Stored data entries
-- Opening Marker --

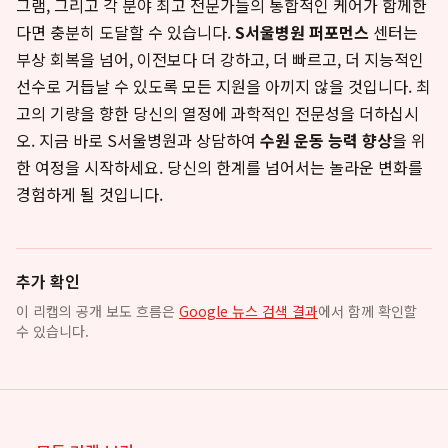
그램, 그리고 각 분야 최고 전문가들의 통합적인 케어가 함께한
다면 충분히 도달할 수 있습니다.
S서울병원 퍼포먼스
센터는
부상 회복을 넘어, 이전보다 더 강하고, 더 빠르고, 더 지능적인
선수로 거듭날 수 있도록 모든 지원을 아끼지 않을 것입니다. 최
고의 기량을 향한 당신의 열정에 과학적인 전문성을 더하십시
오. 지금 바로 S서울병원과 상담하여
수원 운동 능력 향상
을 위
한 여정을 시작하세요. 당신의 한계를 넘어서는 놀라운 변화를
경험하게 될 것입니다.
추가 확인
이 리캡의 공개 보도 흐름은
Google 뉴스 검색 결과
에서 함께 확인할
수 있습니다.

-- Closing Marker --

Problem details
Copy out exactly the lines that run from the one holding "다면 충분히 도달할 수 있습니다." through the end of the data above.

Answer
다면 충분히 도달할 수 있습니다.
S서울병원 퍼포먼스
센터는
부상 회복을 넘어, 이전보다 더 강하고, 더 빠르고, 더 지능적인
선수로 거듭날 수 있도록 모든 지원을 아끼지 않을 것입니다. 최
고의 기량을 향한 당신의 열정에 과학적인 전문성을 더하십시
오. 지금 바로 S서울병원과 상담하여
수원 운동 능력 향상
을 위
한 여정을 시작하세요. 당신의 한계를 넘어서는 놀라운 변화를
경험하게 될 것입니다.
추가 확인
이 리캡의 공개 보도 흐름은
Google 뉴스 검색 결과
에서 함께 확인할
수 있습니다.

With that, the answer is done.